In OA, avoiding or limiting exposure to causative allergens and nonspecific triggers (e.g., sun, warm climates, wind, flowers and plants) and increased hygiene procedures (frequent hand, face and hair washing) are effective measures to dampen the allergic reaction. Similarly, but not addressed in this paper, environmental modifications such as avoiding desiccating air currents, e.g. fans or air conditioners, humidifying the ambient air, modifying positions of visual targets, and limited application of sensitizing creams, cosmetics and other products in and around the eye as well as their complete removal, are helpful in tempering the impact of DED.9 Lid abnormalities that cause ocular surface exposure or irritation such as ectropion or entropion, lid inflammation or blepharitis should be addressed.
Pharmacologic measures in OA are general employed in a stepwise fashion, with topical mast cell stabilizers and histamine H1 receptor antagonists being considered first-line drugs for symptomatic relief in OA.10 Systemic antihistamines in combination with local therapy can dampen allergic flare ups, keeping in mind surface drying induced by oral antihistamine therapy. Low-penetrance topical steroids are the most effective drugs to address inflammation of the ocular surface. Topical cyclosporine or tacrolimus are viable options for OA treatment. With severe systemic allergic involvement, biologic medications are indicated.
DED, likewise, can be treated initially with tear replacement therapy targeted at one or more of the layers of the tear film. As inflammation is core to both the development and propagation of DED, as in OA treatment, topical steroids, cyclosporine, tacrolimus and lifitegrast (not discussed in this article) are included in advanced DED care therapies.
Conclusion
This article reminds us that inflammation is a common pathogenic pathway of OA and DED and that both entities should be considered in the symptomatic patient. Included is a sophisticated review of the immunology of OA and DED. The authors suggest that IVCM is proving to be a useful tool during treatment to monitor and correlate microscopic changes in inflammation in the cornea, conjunctiva and meibomian glands to clinical observation. Added are clinical images and a very useful table of systemic and topical medications potentially responsible for OA and DED. Finally, a simple, yet eloquent graphic outlining the “vicious cycle of allergy and dry eye disease” can easily be committed to memory to keep the points reviewed in this monograph top-of-mind.
REFERENCES
- Hom MM, Nguyen AL, Bielory L. Allergic conjunctivitis and dry eye syndrome. Annals of Allergy, Asthma & Immunology 2012;108:163-6.

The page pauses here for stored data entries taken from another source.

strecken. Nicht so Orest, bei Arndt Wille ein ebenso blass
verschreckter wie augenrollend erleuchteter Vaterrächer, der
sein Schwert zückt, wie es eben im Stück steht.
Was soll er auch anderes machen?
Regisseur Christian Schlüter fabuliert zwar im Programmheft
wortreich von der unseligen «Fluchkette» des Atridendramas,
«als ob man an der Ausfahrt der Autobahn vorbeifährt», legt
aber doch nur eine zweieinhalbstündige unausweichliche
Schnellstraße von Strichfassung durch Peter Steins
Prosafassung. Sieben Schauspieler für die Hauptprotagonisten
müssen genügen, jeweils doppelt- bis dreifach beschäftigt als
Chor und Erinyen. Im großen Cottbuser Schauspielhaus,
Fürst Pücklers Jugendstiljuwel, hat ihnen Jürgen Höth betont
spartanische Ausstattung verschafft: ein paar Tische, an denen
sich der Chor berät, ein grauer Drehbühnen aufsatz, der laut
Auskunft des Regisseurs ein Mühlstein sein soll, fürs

- Leonardi A, Modugno RL, Salami E. Allergy and Dry Eye Disease. Ocular immunology and inflammation 2021:1-9.
- Fujishima H, Toda I, Shimazaki J, et al. Allergic conjunctivitis and dry eye. The British journal of ophthalmology 1996;80:994-7.
- Wang S, Zhang H. Upregulation of the IL-33/ST2 pathway in dry eye. Molecular vision 2019;25:583-92.

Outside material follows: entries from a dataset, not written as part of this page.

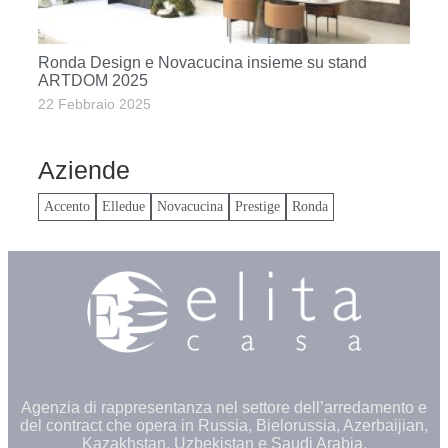
Ronda Design e Novacucina insieme su stand
ARTDOM 2025
22 Febbraio 2025
Aziende
Accento
Elledue
Novacucina
Prestige
Ronda
Agenzia di rappresentanza nel settore dell’arredamento e
del contract che opera in Russia, Bielorussia, Azerbaijian,
Kazakhstan, Uzbekistan e Saudi Arabia.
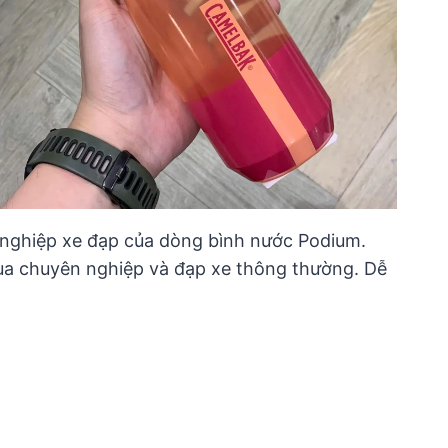
ng nghiệp xe đạp của dòng bình nước Podium.
 đua chuyên nghiệp và đạp xe thông thường. Dễ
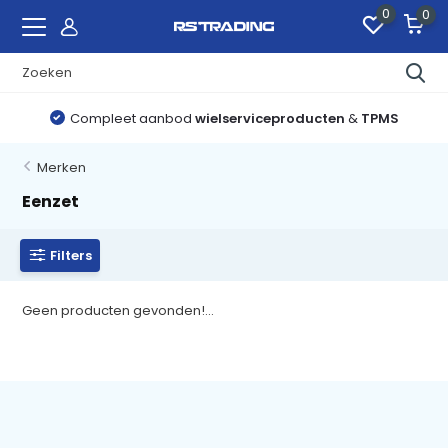
0
0
Compleet aanbod
wielserviceproducten
&
TPMS
Merken
Eenzet
Filters
Geen producten gevonden!...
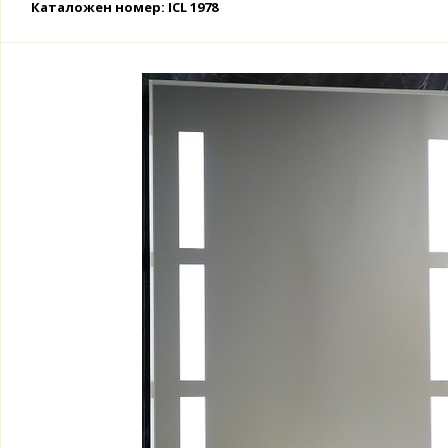
Каталожен номер: ICL 1978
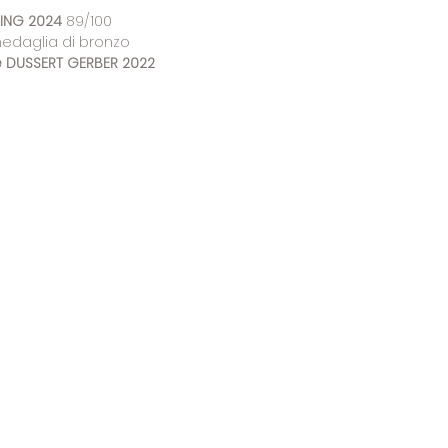
ING 2024
89/100
edaglia di bronzo
e
DUSSERT GERBER 2022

- Gumus K, Cavanagh DH. The role of inflammation and antiinflammation therapies in keratoconjunctivitis sicca. Clinical ophthalmology (Auckland, NZ) 2009;3:57-67.
- Enríquez-de-Salamanca A, Castellanos E, Stern ME, et al. Tear cytokine and chemokine analysis and clinical correlations in evaporative-type dry eye disease. Molecular vision 2010;16:862-73.
- Schaumberg DA, Nichols JJ, Papas EB, et al. The international workshop on meibomian gland dysfunction: report of the subcommittee on the epidemiology of, and associated risk factors for, MGD. Investigative ophthalmology & visual science 2011;52:1994-2005.
- Leonardi A, Lazzarini D, Bortolotti M, et al. Corneal confocal microscopy in patients with vernal keratoconjunctivitis. Ophthalmology 2012;119:509-15.
- Jones L, Downie LE, Korb D, et al. TFOS DEWS II Management and Therapy Report. The ocular surface 2017;15:575-628.
- Leonardi A, Secchi AG. Vernal keratoconjunctivitis. International ophthalmology clinics 2003;43:41-58.